> **Task directions**:
Copy, from the entries below, each line where the word "Goiás" can be found.

++++++

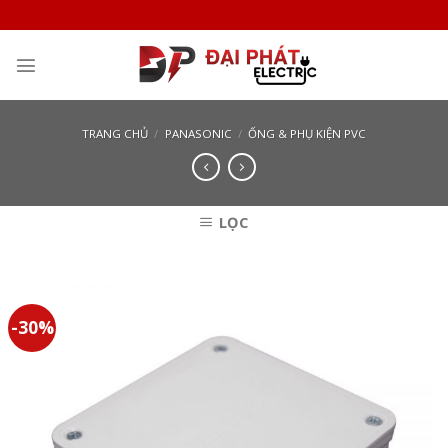
Skip
to
content
TRANG CHỦ
/
PANASONIC
/
ỐNG & PHỤ KIỆN PVC
LỌC
-30%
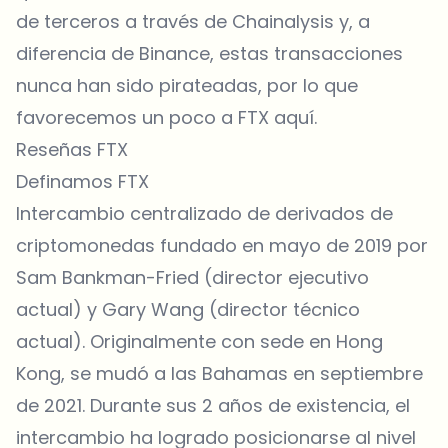
de terceros a través de Chainalysis y, a
diferencia de Binance, estas transacciones
nunca han sido pirateadas, por lo que
favorecemos un poco a FTX aquí.
Reseñas FTX
Definamos FTX
Intercambio centralizado de derivados de
criptomonedas fundado en mayo de 2019 por
Sam Bankman-Fried (director ejecutivo
actual) y Gary Wang (director técnico
actual). Originalmente con sede en Hong
Kong, se mudó a las Bahamas en septiembre
de 2021. Durante sus 2 años de existencia, el
intercambio ha logrado posicionarse al nivel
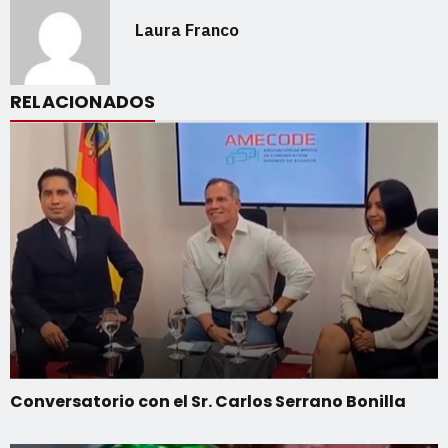
Laura Franco
RELACIONADOS
Conversatorio con el Sr. Carlos Serrano Bonilla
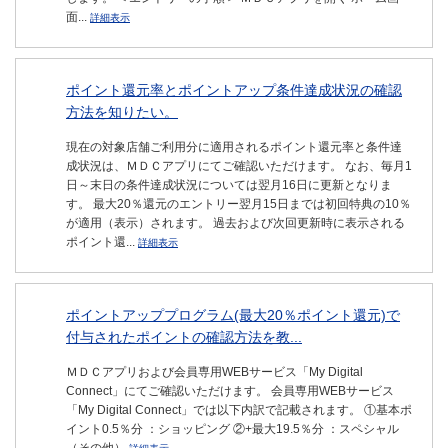
面...
詳細表示
ポイント還元率とポイントアップ条件達成状況の確認
方法を知りたい。
現在の対象店舗ご利用分に適用されるポイント還元率と条件達
成状況は、ＭＤＣアプリにてご確認いただけます。 なお、毎月1
日～末日の条件達成状況については翌月16日に更新となりま
す。 最大20％還元のエントリー翌月15日までは初回特典の10％
が適用（表示）されます。 過去および次回更新時に表示される
ポイント還...
詳細表示
ポイントアッププログラム(最大20％ポイント還元)で
付与されたポイントの確認方法を教...
ＭＤＣアプリおよび会員専用WEBサービス「My Digital
Connect」にてご確認いただけます。 会員専用WEBサービス
「My Digital Connect」では以下内訳で記載されます。 ①基本ポ
イント0.5％分 ：ショッピング ②+最大19.5％分 ：スペシャル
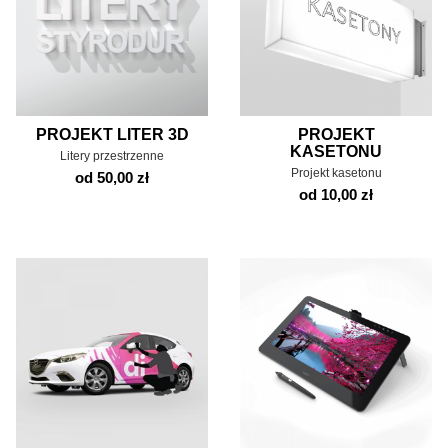
PROJEKT LITER 3D
PROJEKT
KASETONU
Litery przestrzenne
Projekt kasetonu
od 50,00 zł
od 10,00 zł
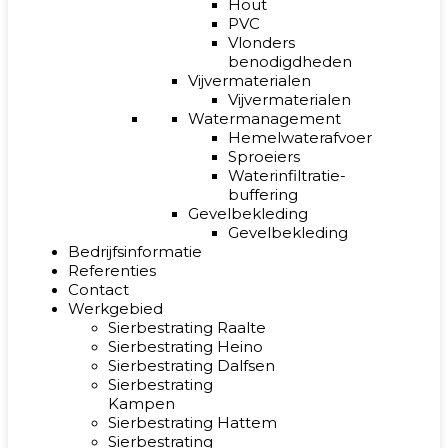
Hout
PVC
Vlonders
benodigdheden
Vijvermaterialen
Vijvermaterialen
Watermanagement
Hemelwaterafvoer
Sproeiers
Waterinfiltratie-
buffering
Gevelbekleding
Gevelbekleding
Bedrijfsinformatie
Referenties
Contact
Werkgebied
Sierbestrating Raalte
Sierbestrating Heino
Sierbestrating Dalfsen
Sierbestrating
Kampen
Sierbestrating Hattem
Sierbestrating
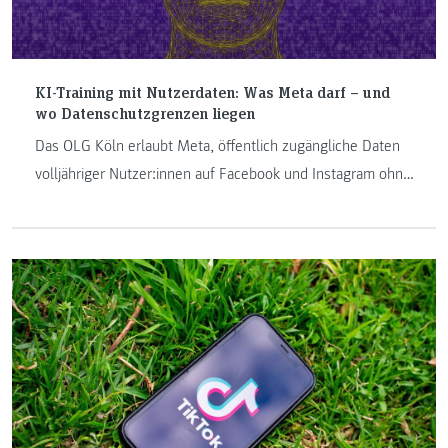
KI-Training mit Nutzerdaten: Was Meta darf – und
wo Datenschutzgrenzen liegen
Das OLG Köln erlaubt Meta, öffentlich zugängliche Daten
volljähriger Nutzer:innen auf Facebook und Instagram ohne
ausdrückliche Einwilligung für das Training von KI-Modellen
zu verwenden. Grundlage ist ein berechtigtes Interesse
gemäß DSGVO. Die Entscheidung wirft
datenschutzrechtliche Fragen auf – etwa zum Umgang mit
sensiblen Daten Dritter, zur Löschungspflicht oder zum
Recht auf Vergessenwerden.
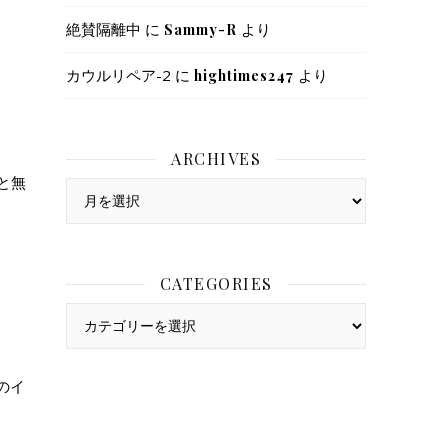
絶賛隔離中
に
より
Sammy-R
カウルリペア-2
に
より
hightimes247
ARCHIVES
と無
Archives
CATEGORIES
Categories
のイ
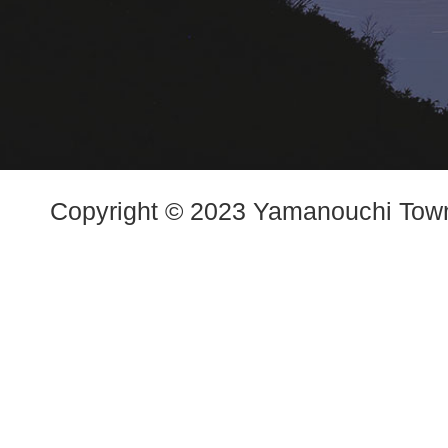
Copyright © 2023 Yamanouchi Town.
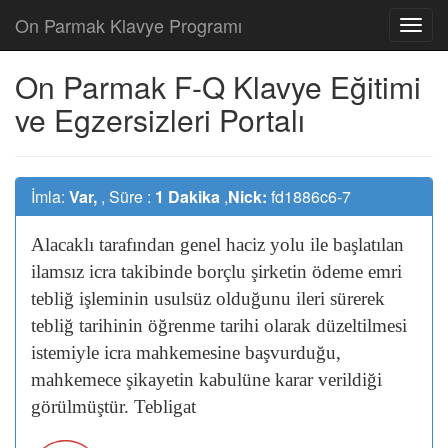
On Parmak Klavye Programı
On Parmak F-Q Klavye Eğitimi
ve Egzersizleri Portalı
İmla:
Var,
, Süre :
1 Dakika
,
Nick:
fd1886c6-7
Alacaklı
tarafından
genel
haciz
yolu
ile
başlatılan
ilamsız
icra
takibinde
borçlu
şirketin
ödeme
emri
tebliğ
işleminin
usulsüz
olduğunu
ileri
sürerek
tebliğ
tarihinin
öğrenme
tarihi
olarak
düzeltilmesi
istemiyle
icra
mahkemesine
başvurduğu,
mahkemece
şikayetin
kabulüne
karar
verildiği
görülmüştür.
Tebligat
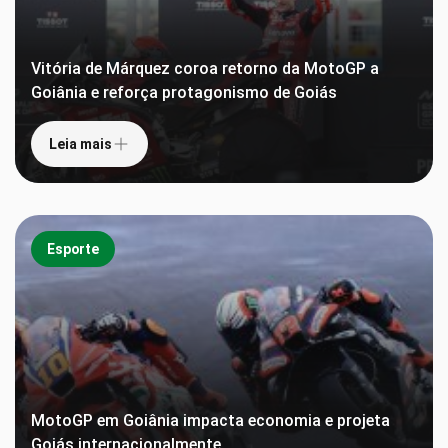
Vitória de Márquez coroa retorno da MotoGP a
Goiânia e reforça protagonismo de Goiás
Leia mais
Esporte
MotoGP em Goiânia impacta economia e projeta
Goiás internacionalmente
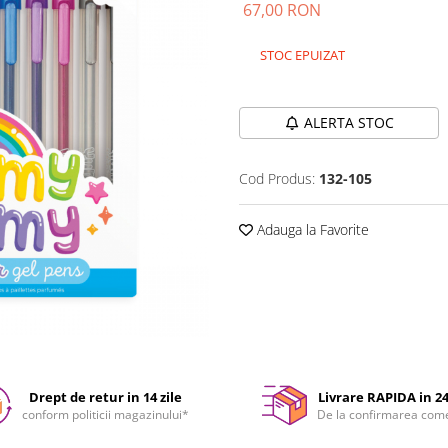
67,00 RON
STOC EPUIZAT
Durata de livrare:
24-48 ore
ALERTA STOC
Cod Produs:
132-105
Adauga la Favorite
Drept de retur in 14 zile
Livrare RAPIDA in 2
conform politicii magazinului*
De la confirmarea com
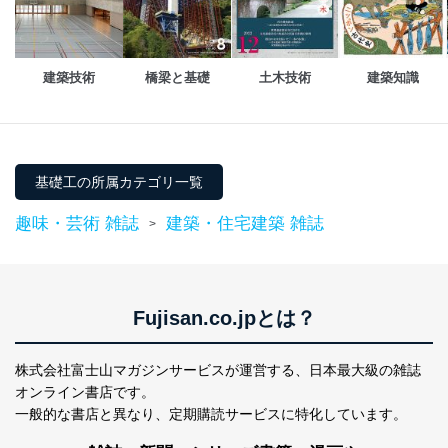
設定しています。
個人情報保護マネジメントシステムの継続的改善
建築技術
橋梁と基礎
土木技術
建築知識
当社は、内部監査及びマネジメントレビューの機会を通
じて、個人情報保護マネジメントシステムを継続的に改
善し、常に最良の状態を維持します。
苦情及び相談受付け窓口
基礎工の所属カテゴリ一覧
貴殿の個人情報及び当社の個人情報保護マネジメントシ
ステムに関するご相談及び苦情については以下までご連
趣味・芸術 雑誌
建築・住宅建築 雑誌
>
絡ください。
適切、かつ迅速に対応させていただきます。
株式会社富士山マガジンサービス 個人情報問い合わせ
係
Fujisan.co.jpとは？
TEL：0570-200-223
FAX：03-5459-7073
株式会社富士山マガジンサービスが運営する、
日本最大級の雑誌
e-mail：
cs@fujisan.co.jp
オンライン書店です。
改訂：2025年2月20日
一般的な書店と異なり、
定期購読サービスに特化しています。
制定：2005年4月1日
株式会社富士山マガジンサービス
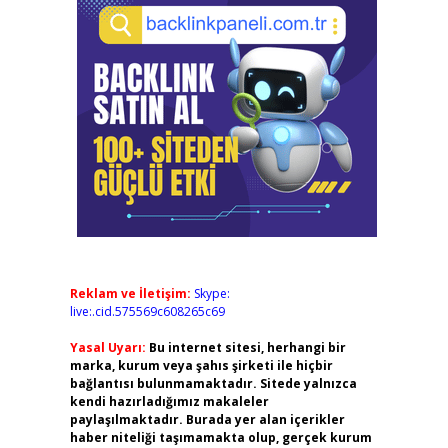
Reklam ve İletişim:
Skype:
live:.cid.575569c608265c69
Yasal Uyarı:
Bu internet sitesi, herhangi bir
marka, kurum veya şahıs şirketi ile hiçbir
bağlantısı bulunmamaktadır. Sitede yalnızca
kendi hazırladığımız makaleler
paylaşılmaktadır. Burada yer alan içerikler
haber niteliği taşımamakta olup, gerçek kurum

++++++

> **Exercise answer**:
Goiânia e reforça protagonismo de Goiás
Goiás internacionalmente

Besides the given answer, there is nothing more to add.